Slint is a statically typed language and offers a rich range of primitive types.

Primitive Types

bool

bool default: false

boolean whose value can be either true or false.

string

string default: ""

Any sequence of utf-8 encoded characters surrounded by quotes is a string: "foo".

Escape sequences may be embedded into strings to insert characters that would be hard to insert otherwise:

EscapeResult
\""
\\\
\nnew line
\u{x}where x is a hexadecimal number, expands to the unicode code point represented by this number
\{expression}the result of evaluating the expression

Anything else following an unescaped \ is an error.
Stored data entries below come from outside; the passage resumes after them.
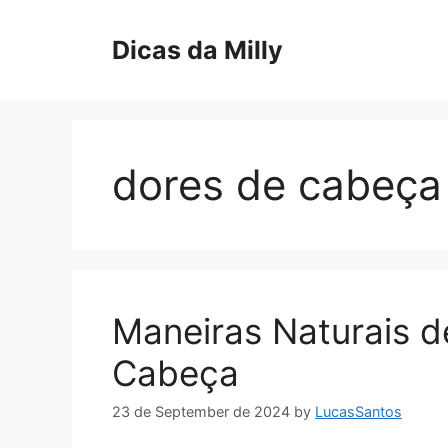
Skip
to
Dicas da Milly
content
dores de cabeça
Maneiras Naturais de
Cabeça
23 de September de 2024
by
LucasSantos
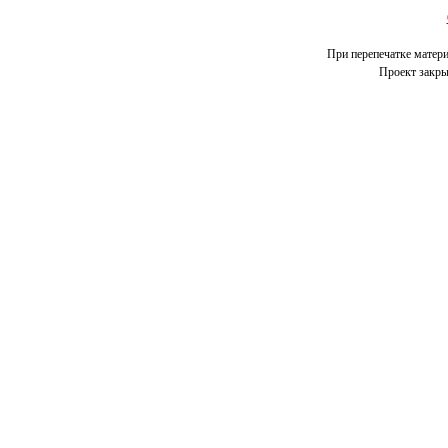
При перепечатке матери
Проект закрыт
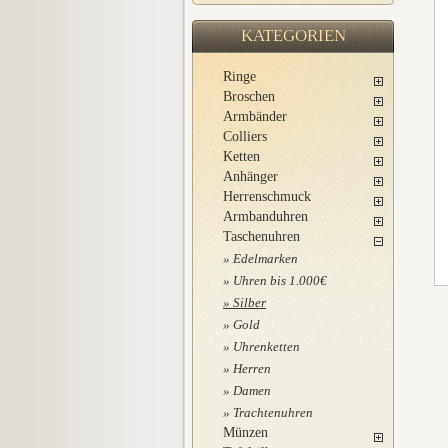
KATEGORIEN
Ringe
Broschen
Armbänder
Colliers
Ketten
Anhänger
Herrenschmuck
Armbanduhren
Taschenuhren
Edelmarken
Uhren bis 1.000€
Silber
Gold
Uhrenketten
Herren
Damen
Trachtenuhren
Münzen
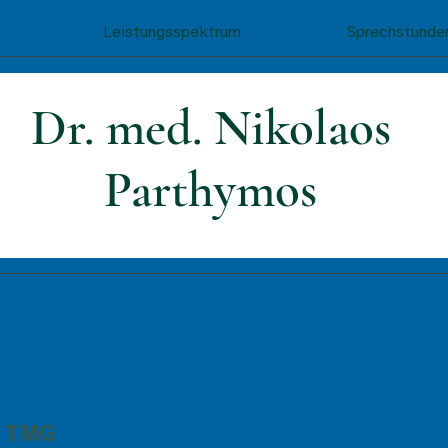
Leistungsspektrum
Sprechstunde
Dr. med. Nikolaos
Parthymos
5 TMG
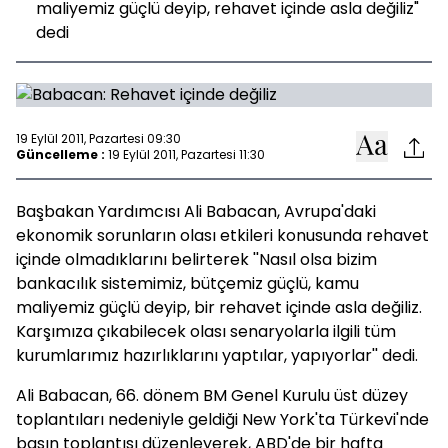
maliyemiz güçlü deyip, rehavet içinde asla değiliz"
dedi
19 Eylül 2011, Pazartesi 09:30
Güncelleme :
19 Eylül 2011, Pazartesi 11:30
Başbakan Yardımcısı Ali Babacan, Avrupa'daki
ekonomik sorunların olası etkileri konusunda rehavet
içinde olmadıklarını belirterek ''Nasıl olsa bizim
bankacılık sistemimiz, bütçemiz güçlü, kamu
maliyemiz güçlü deyip, bir rehavet içinde asla değiliz.
Karşımıza çıkabilecek olası senaryolarla ilgili tüm
kurumlarımız hazırlıklarını yaptılar, yapıyorlar'' dedi.
Ali Babacan, 66. dönem BM Genel Kurulu üst düzey
toplantıları nedeniyle geldiği New York'ta Türkevi'nde
basın toplantısı düzenleyerek, ABD'de bir hafta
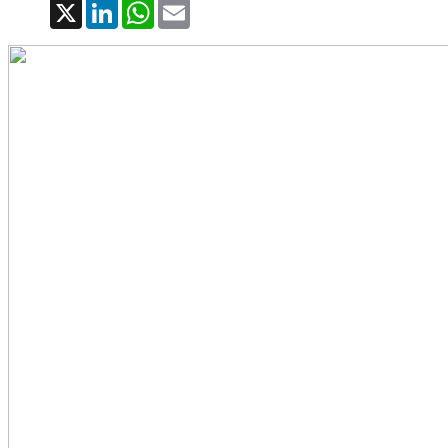
X
LinkedIn
WhatsApp
Email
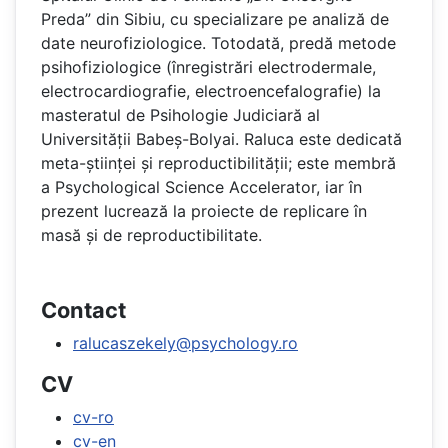
Preda” din Sibiu, cu specializare pe analiză de
date neurofiziologice. Totodată, predă metode
psihofiziologice (înregistrări electrodermale,
electrocardiografie, electroencefalografie) la
masteratul de Psihologie Judiciară al
Universității Babeș-Bolyai. Raluca este dedicată
meta-științei și reproductibilității; este membră
a Psychological Science Accelerator, iar în
prezent lucrează la proiecte de replicare în
masă și de reproductibilitate.
Contact
ralucaszekely@psychology.ro
CV
cv-ro
cv-en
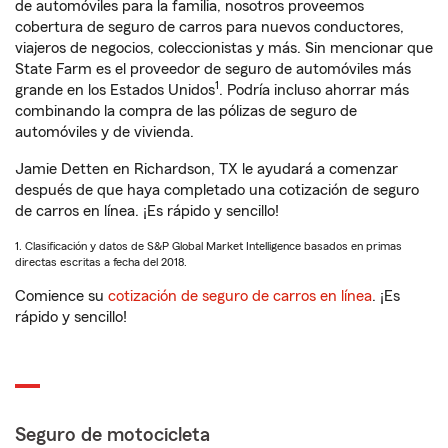
de automóviles para la familia, nosotros proveemos
cobertura de seguro de carros para nuevos conductores,
viajeros de negocios, coleccionistas y más. Sin mencionar que
State Farm es el proveedor de seguro de automóviles más
1
grande en los Estados Unidos
. Podría incluso ahorrar más
combinando la compra de las pólizas de seguro de
automóviles y de vivienda.
Jamie Detten en Richardson, TX le ayudará a comenzar
después de que haya completado una cotización de seguro
de carros en línea. ¡Es rápido y sencillo!
1. Clasificación y datos de S&P Global Market Intelligence basados en primas
directas escritas a fecha del 2018.
Comience su
cotización de seguro de carros en línea
. ¡Es
rápido y sencillo!
Seguro de motocicleta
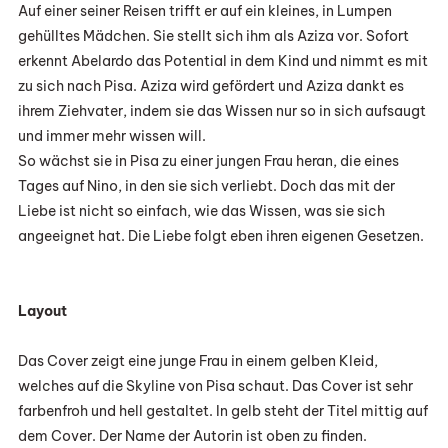
Auf einer seiner Reisen trifft er auf ein kleines, in Lumpen
gehülltes Mädchen. Sie stellt sich ihm als Aziza vor. Sofort
erkennt Abelardo das Potential in dem Kind und nimmt es mit
zu sich nach Pisa. Aziza wird gefördert und Aziza dankt es
ihrem Ziehvater, indem sie das Wissen nur so in sich aufsaugt
und immer mehr wissen will.
So wächst sie in Pisa zu einer jungen Frau heran, die eines
Tages auf Nino, in den sie sich verliebt. Doch das mit der
Liebe ist nicht so einfach, wie das Wissen, was sie sich
angeeignet hat. Die Liebe folgt eben ihren eigenen Gesetzen.
Layout
Das Cover zeigt eine junge Frau in einem gelben Kleid,
welches auf die Skyline von Pisa schaut. Das Cover ist sehr
farbenfroh und hell gestaltet. In gelb steht der Titel mittig auf
dem Cover. Der Name der Autorin ist oben zu finden.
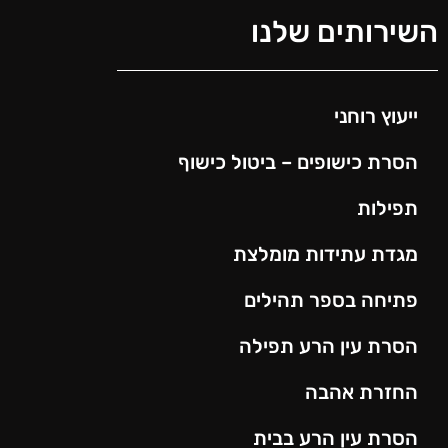
השירותים שלנו
ייעוץ רוחני
הסרת כישופים – ביטול כישוף
תפילות
מגדת עתידות מומלצת
פתיחה בספר תהילים
הסרת עין הרע תפילה
החזרת אהבה
הסרת עין הרע בבית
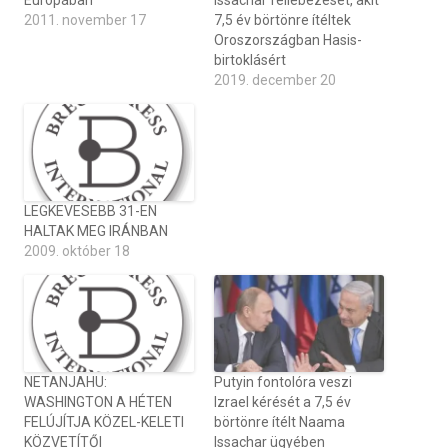
Európában
Issachar fellebezését, akit
2011. november 17
7,5 év börtönre ítéltek
Oroszországban Hasis-
birtoklásért
2019. december 20
LEGKEVESEBB 31-EN
HALTAK MEG IRÁNBAN
2009. október 18
NETANJAHU:
Putyin fontolóra veszi
WASHINGTON A HÉTEN
Izrael kérését a 7,5 év
FELÚJÍTJA KÖZEL-KELETI
börtönre ítélt Naama
KÖZVETÍTŐI
Issachar ügyében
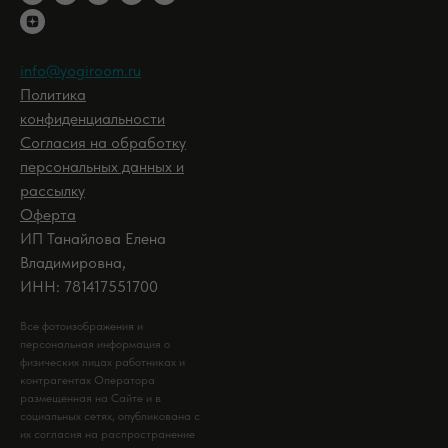
info@yogiroom.ru
Политика
конфиденциальности
Согласия на обработку
персональных данных и
рассылку
Оферта
ИП Танайлова Елена
Владимировна,
ИНН: 781417551700
Все фотоизображения и
персональная информация о
физических лицах работниках и
контрагентах Оператора
размещенная на Сайте и в
социальных сетях, опубликована с
их согласия на распространение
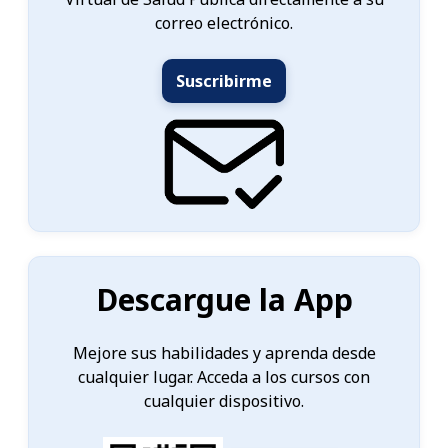
correo electrónico.
Suscribirme
Descargue la App
Mejore sus habilidades y aprenda desde
cualquier lugar. Acceda a los cursos con
cualquier dispositivo.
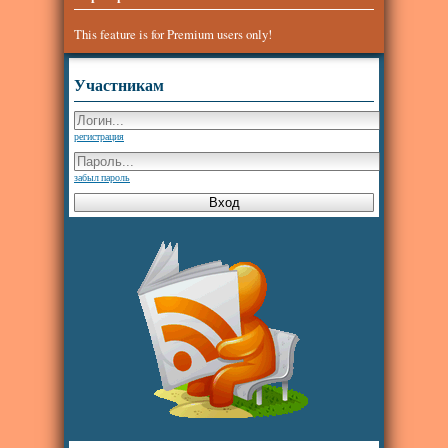
This feature is for Premium users only!
Участникам
регистрация
забыл пароль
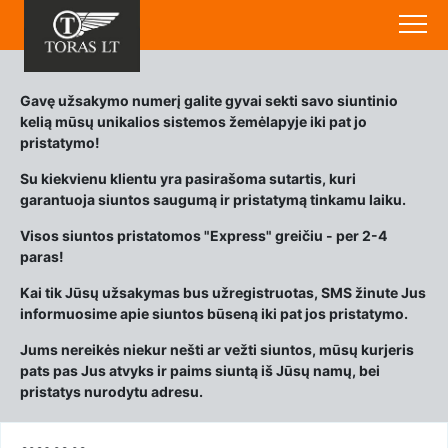
Gavę užsakymo numerį galite gyvai sekti savo siuntinio
kelią mūsų unikalios sistemos žemėlapyje iki pat jo
pristatymo!
Su kiekvienu klientu yra pasirašoma sutartis, kuri
garantuoja siuntos saugumą ir pristatymą tinkamu laiku.
Visos siuntos pristatomos "Express" greičiu - per 2-4
paras!
Kai tik Jūsų užsakymas bus užregistruotas, SMS žinute Jus
informuosime apie siuntos būseną iki pat jos pristatymo.
Jums nereikės niekur nešti ar vežti siuntos, mūsų kurjeris
pats pas Jus atvyks ir paims siuntą iš Jūsų namų, bei
pristatys nurodytu adresu.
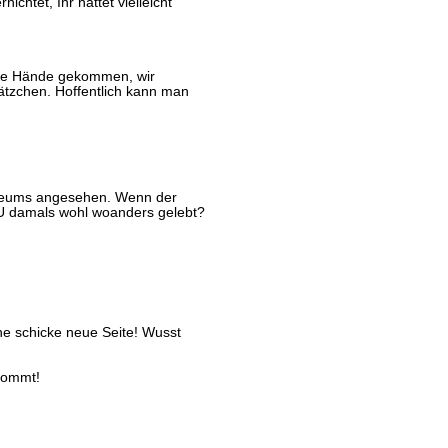
chtet, Ihr hättet vielleicht
 die Hände gekommen, wir
tzchen. Hoffentlich kann man
useums angesehen. Wenn der
DU damals wohl woanders gelebt?
ne schicke neue Seite! Wusst
 kommt!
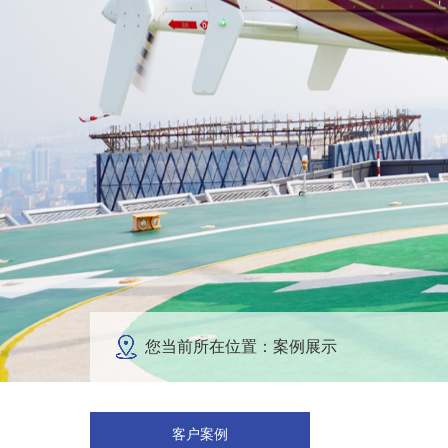
您当前所在位置：案例展示
客户案例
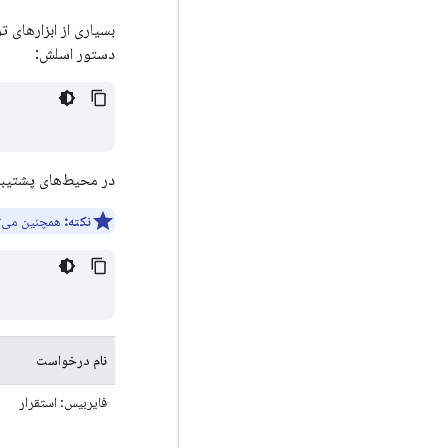
دستور اسلش:
در محیط‌های پشتیبا
نکته:
همچنین می‌تو
نام درخواست
فایربیس: استقرار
export component Example inherits Text {
text: "hello";
}
slint

Numeric Types

angle

angle default: 0deg

Angle measurement, corresponds to a literal like 90deg, 1.2rad, 0 25turn

duration

duration default: 0ms

Type for the duration of animations. A suffix like ms (millisecond) or s (second) is used to indicate the precision.

float

float default: 0

Signed, 32-bit floating point number. Numbers with a % suffix are automatically divided by 100, so for example 30% is the same as 0.30.

int

int default: 0

Signed integral number.

length

length default: 0px

The type used for x, y, width and height coordinates. Corresponds to a literal like 1px, 1pt, 1in, 1mm, or 1cm. It can be converted to and from length provided the binding is run in a context where there is an access to the device pixel ratio.

percent

percent default: 0%

Signed, 32-bit floating point number that is interpreted as percentage. Literal number assigned to properties of this type must have a % suffix.

physical-length

physical-length default: 0phx

This is an amount of physical pixels. To convert from an integer to a length unit, one can simply multiply by 1px. Or to convert from a length to a float, one can divide by 1phx.

relative-font-size

relative-font-size default: 0rem

Relative font size factor that is multiplied with the Window.default-font-size and can be converted to a length.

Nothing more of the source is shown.